A Secretaria Municipal de Saúde de Campinas confirmou, nesta quinta-feira (7), mais duas mortes por Síndrome Respiratória Aguda Grave (SRAG) decorrentes do vírus Influenza. Com os novos registros, o município atinge a marca de cinco óbitos pela doença em 2026. As duas vítimas recentes, um homem de 93 anos e uma mulher de 80 anos, possuíam doenças preexistentes e não haviam tomado a vacina contra a gripe este ano.
Desde o início de janeiro, a cidade já contabilizou 65 casos graves de gripe. O cenário acende um alerta para a baixa adesão à campanha de imunização, que segue até o dia 30 de maio em todos os Centros de Saúde (CSs).
Apenas no CS Centro o atendimento é deslocado para a Paróquia Divino Salvador. Até o momento, a cobertura vacinal entre idosos é de 39,28%, enquanto entre as crianças o índice é ainda mais baixo: apenas 17,03% do público-alvo foi protegido.
A dose disponível protege contra as cepas A (H1N1 e H3N2) e B. Em 2025, a letalidade da doença foi evidente: das 67 mortes registradas em Campinas, 53 ocorreram em pessoas que não haviam se vacinado. A Saúde reforça que a vacina é atualizada anualmente para combater as mutações do vírus e é a única forma eficaz de evitar complicações que levam à internação e ao óbito.
Além dos idosos e crianças, o grupo prioritário inclui gestantes, trabalhadores da saúde, professores e pessoas com comorbidades. Para se vacinar, basta apresentar documento com foto e a caderneta de vacinação.
Serviço: Onde: Todos os Centros de Saúde (CS Centro na Paróquia Divino Salvador) Prazo: Até 30 de maio Documentos: Foto e caderneta de vacina (se tiver)
Análise: O peso das doenças preexistentes e a falha na barreira vacinal
Os dados revelam uma continuidade perigosa no perfil das vítimas em Campinas: idosos com comorbidades que negligenciam a dose anual.
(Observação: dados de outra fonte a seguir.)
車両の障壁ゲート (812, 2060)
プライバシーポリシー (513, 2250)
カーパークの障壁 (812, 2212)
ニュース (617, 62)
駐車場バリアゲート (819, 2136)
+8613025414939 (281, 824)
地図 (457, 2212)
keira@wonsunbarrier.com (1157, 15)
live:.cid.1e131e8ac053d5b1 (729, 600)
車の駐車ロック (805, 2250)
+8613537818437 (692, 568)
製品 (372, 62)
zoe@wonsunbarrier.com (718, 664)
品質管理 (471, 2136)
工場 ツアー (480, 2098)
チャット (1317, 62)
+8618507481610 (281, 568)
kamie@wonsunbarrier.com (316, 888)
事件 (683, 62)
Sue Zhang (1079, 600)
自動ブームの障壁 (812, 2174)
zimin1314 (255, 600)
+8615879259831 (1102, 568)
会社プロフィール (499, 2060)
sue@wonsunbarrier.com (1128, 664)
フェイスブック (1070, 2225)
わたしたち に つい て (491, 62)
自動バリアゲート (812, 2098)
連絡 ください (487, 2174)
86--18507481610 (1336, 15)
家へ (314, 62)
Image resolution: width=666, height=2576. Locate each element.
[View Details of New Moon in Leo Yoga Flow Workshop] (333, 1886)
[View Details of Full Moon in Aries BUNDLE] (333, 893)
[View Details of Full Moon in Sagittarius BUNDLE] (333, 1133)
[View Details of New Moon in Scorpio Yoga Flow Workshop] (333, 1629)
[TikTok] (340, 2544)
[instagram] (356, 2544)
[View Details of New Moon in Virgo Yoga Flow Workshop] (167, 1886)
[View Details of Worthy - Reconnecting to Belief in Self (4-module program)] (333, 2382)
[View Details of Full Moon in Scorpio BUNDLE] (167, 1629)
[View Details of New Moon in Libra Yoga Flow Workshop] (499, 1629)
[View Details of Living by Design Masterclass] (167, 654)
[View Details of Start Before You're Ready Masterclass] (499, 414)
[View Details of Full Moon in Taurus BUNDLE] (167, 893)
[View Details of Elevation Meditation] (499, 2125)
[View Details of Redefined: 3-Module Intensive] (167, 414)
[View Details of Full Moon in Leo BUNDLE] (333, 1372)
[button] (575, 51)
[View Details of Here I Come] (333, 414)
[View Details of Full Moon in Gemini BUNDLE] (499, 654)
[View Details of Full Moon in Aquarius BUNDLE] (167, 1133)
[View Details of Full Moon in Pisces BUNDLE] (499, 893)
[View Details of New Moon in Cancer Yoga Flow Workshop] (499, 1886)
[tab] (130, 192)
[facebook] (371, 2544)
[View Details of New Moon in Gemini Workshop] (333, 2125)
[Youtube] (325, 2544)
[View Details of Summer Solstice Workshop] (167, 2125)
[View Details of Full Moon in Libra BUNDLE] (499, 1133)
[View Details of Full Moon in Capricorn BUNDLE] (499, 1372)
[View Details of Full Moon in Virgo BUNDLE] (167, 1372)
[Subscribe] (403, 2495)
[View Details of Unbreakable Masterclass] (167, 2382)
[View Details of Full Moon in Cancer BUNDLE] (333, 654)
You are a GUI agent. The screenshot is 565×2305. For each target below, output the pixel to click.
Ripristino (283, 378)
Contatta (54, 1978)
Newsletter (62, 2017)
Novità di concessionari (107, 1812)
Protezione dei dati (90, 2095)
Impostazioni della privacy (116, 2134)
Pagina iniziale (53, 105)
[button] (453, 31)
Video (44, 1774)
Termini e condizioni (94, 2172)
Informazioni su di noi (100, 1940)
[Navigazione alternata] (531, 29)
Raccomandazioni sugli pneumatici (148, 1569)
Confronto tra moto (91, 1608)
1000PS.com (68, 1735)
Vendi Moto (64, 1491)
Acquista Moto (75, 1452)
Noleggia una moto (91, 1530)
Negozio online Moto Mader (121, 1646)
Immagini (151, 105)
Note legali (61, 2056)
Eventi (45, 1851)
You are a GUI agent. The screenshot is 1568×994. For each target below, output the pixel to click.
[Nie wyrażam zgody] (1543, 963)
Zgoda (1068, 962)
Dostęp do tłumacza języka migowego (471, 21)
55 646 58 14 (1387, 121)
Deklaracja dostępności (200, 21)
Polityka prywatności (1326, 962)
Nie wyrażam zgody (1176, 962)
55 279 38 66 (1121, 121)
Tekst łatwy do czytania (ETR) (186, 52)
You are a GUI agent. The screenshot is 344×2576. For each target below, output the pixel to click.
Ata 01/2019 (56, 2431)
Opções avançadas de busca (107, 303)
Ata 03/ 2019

A resistência ou o esquecimento da vacinação sobrecarrega o sistema público com internações por SRAG que poderiam ser evitadas.
Sob uma perspectiva crítica, a baixa cobertura entre crianças (17%) indica uma falha na comunicação com pais e responsáveis, deixando a parcela mais jovem da população exposta justamente no período que antecede o inverno, quando a circulação viral atinge seu pico. Além da vacina, hábitos básicos como ventilação de ambientes e higiene das mãos seguem sendo ignorados em espaços de grande circulação na região central.